Filkins ultimately finds Chalabi, like Iraq, unknowable: too many doors, too Levantine, too big an IQ that allowed him to play politics and people like "three-dimensional chess," leaving normal humans wondering whether they'd been "conned and charmed into submission."

This is a pity. There is a bit too much of this Iraq-is-an-Oriental-labyrinth in Filkins's writing. It is part of his sense of hopelessness. Knowing Iraq is certainly hard, vastly harder than trying to understand a Western country at peace. But Iraq is no different from any other land: With the right tools and patience, one can pry it open. Americans got into a mess in Mesopotamia in part because American generals like John Abizaid and George Casey bought into the notion that Iraq was too complicated for Americans to understand, and that we always do more harm than good by trying to insert ourselves more deeply into Iraqi society. Perhaps not coincidentally, this view rescued the U.S. military from having any responsibility for the bloodbath that was occurring outside of America's heavily fortified bases.
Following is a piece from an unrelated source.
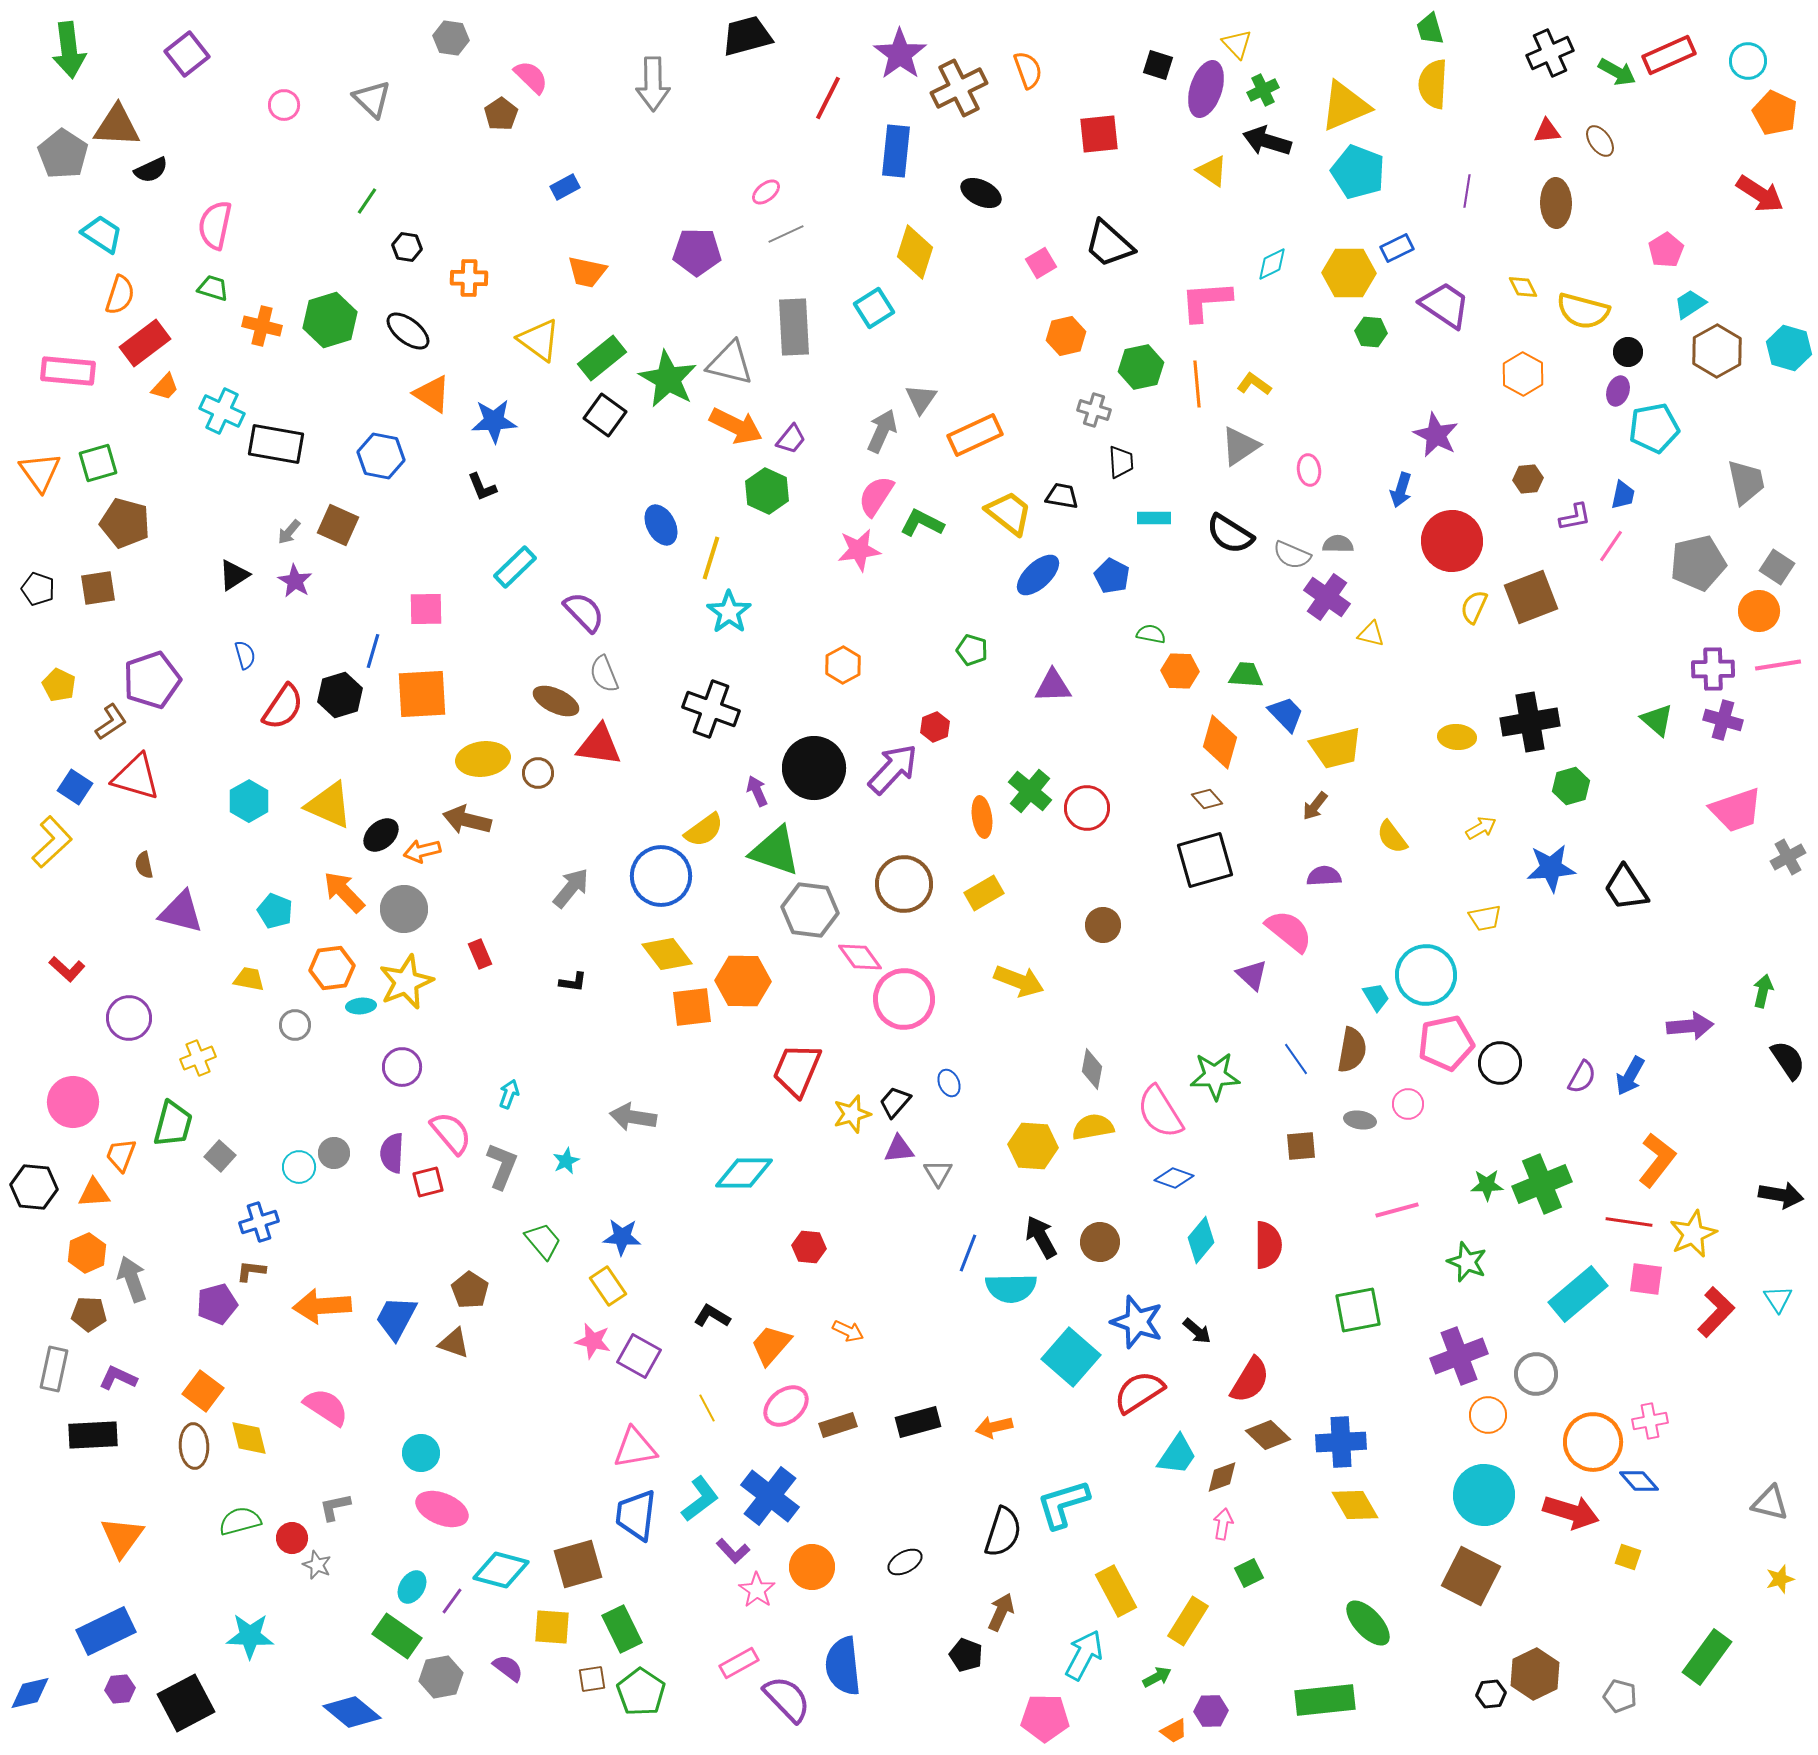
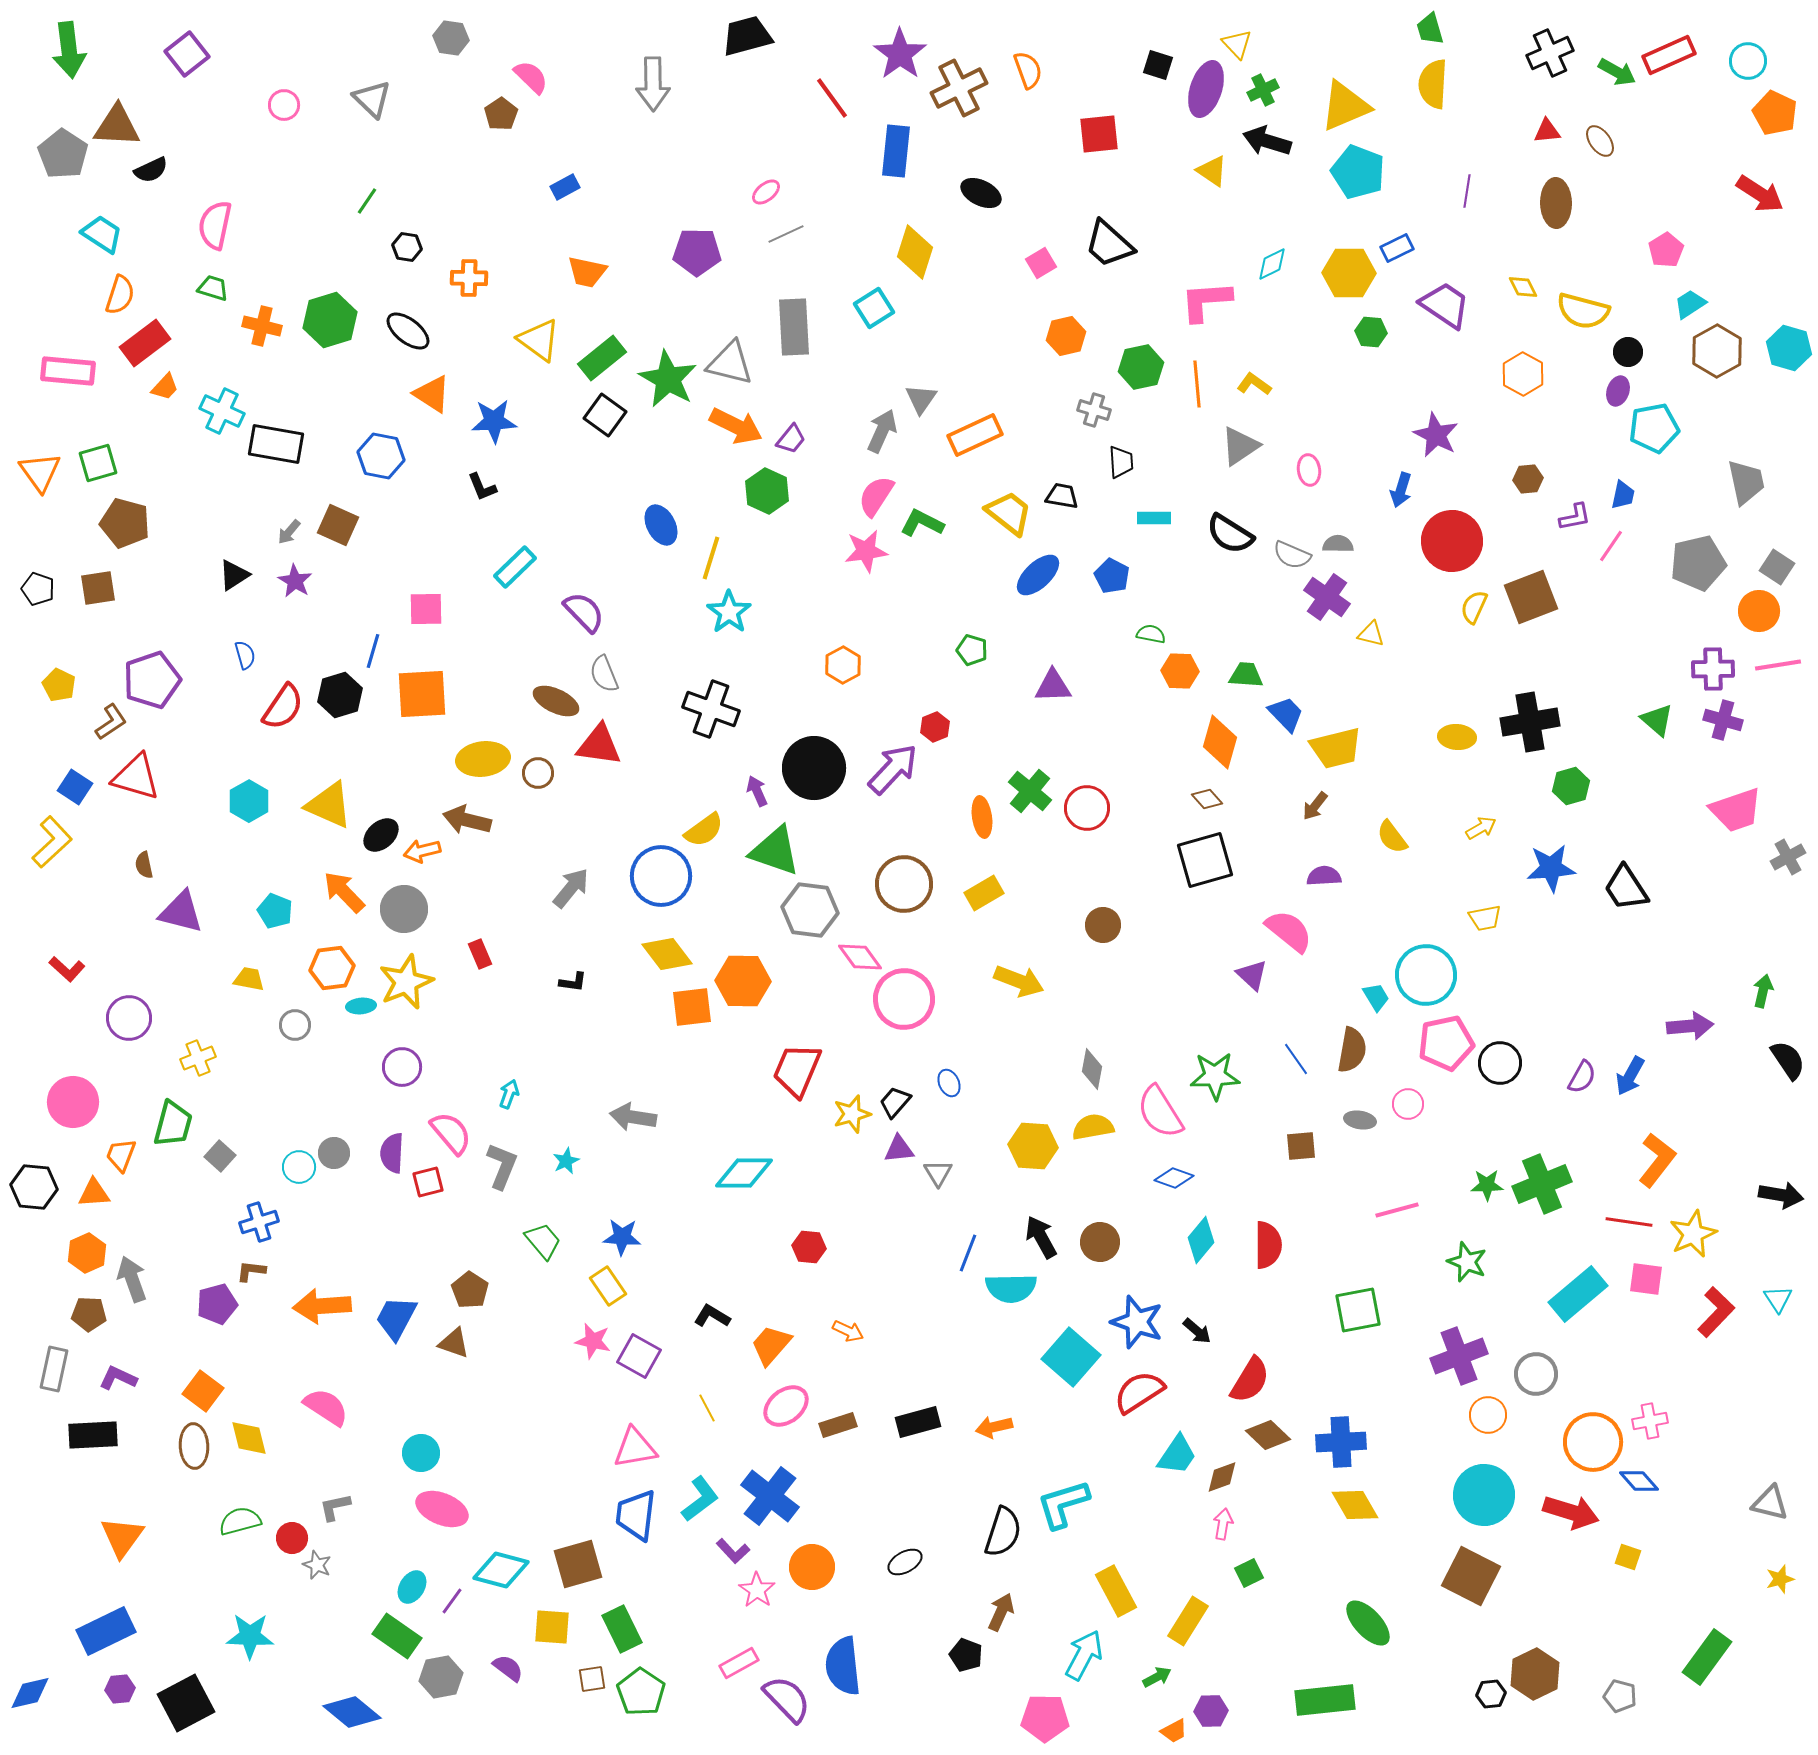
red line at (828, 98): moved 4 px right; rotated 63 degrees counterclockwise
pink star at (859, 550): moved 7 px right, 1 px down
Chalabi is no different than Filkins. In March 2003 they both started a crash course on Mesopotamia. What makes Chalabi a magnetic character is that he's actually more open, more accessible, more comprehensible, and even more truthful than most in explaining what he has learned. Chalabi would probably not admit that he is a student: He always wants the observer to believe that he is the baptismal font. Kanan Makiya, the chronicler of Baathist totalitarianism and Arab intellectual decline, believes that Chalabi might possibly have held Iraq together in 2003-04 if both he and the Americans had acted more wisely.

I'm not convinced--Chalabi probably couldn't win an election in Iraq even if he were the only man running--but Makiya's point that Chalabi was perhaps the only Iraqi who potentially had the skills, intellect, international ties, and all-critical family connections to process all that was going on is probably more true than false. Filkins deserves credit for trying to understand this radioactive personality; I just wish he'd been less conventional about it.

With all his literary problems, Filkins is still well worth reading. And for those who want to digest an eyewitness rendering of the savagery and sadness that befell Iraq between 2004 and 2007 (and all of us should) there is no more upsetting account published. Filkins was scarred by Iraq: A young Marine lance corporal, William Miller, died helping him and a colleague get a photograph of a dead Iraqi, quite likely saved Filkins's life in the process, and Filkins can't shake the guilt and fortuity surrounding the corporal's death. His spiritual wounds haunt the book and certainly make it, at times, a compelling read.

No other writer has been as sardonically descriptive of Iraq's unbelievable routine bloodletting: The scattering of eerily life-like severed heads and intact spinal columns of suicide bombers, and the lexical creativity required to deal with all this killing:

The insurgents were always looking for a new and improved way to deliver a bomb. First came the car bombs, then the suicide bombers, then the car bombs driven by suicide bombers. Every time the insurgents figured out a new delivery system the Americans gave it a new acronym. Or most of the time. Car bombs, for instance, were VBIEDs, pronounced VEE-BID, for Vehicle-Born Improvised Explosive Device. Suicide bombers were called SVBIEDs, for Suicide Vehicle Born Improvised Explosive Device. I never heard the acronym for suicide bombers on bicycles; they rode them into weddings and funerals. The insurgents hid bombs underneath dead animals, especially dogs. No acronym for that. And then they strapped bombs to dogs. Live bombs to live dogs. That would be DBIED, or Dog-born IED. Also, the D could have stood for Donkey, when they tied bombs to donkeys.

Filkins ran incessantly along the Tigris in Baghdad, at considerable risk to himself, to escape from the boredom of the claustrophobic, heavily guarded Times compound and, no doubt, to sweat out the ugliness and demons that inevitably become the bedrock of the mordant humor that sustain life in surreal circumstances. It's a good bet that, no matter where Filkins goes in the future, he will be forever running in Baghdad.

This was his war, and there is no chance in hell that it will ever let go of him.

Reuel Marc Gerecht is a contributing editor to THE WEEKLY STANDARD.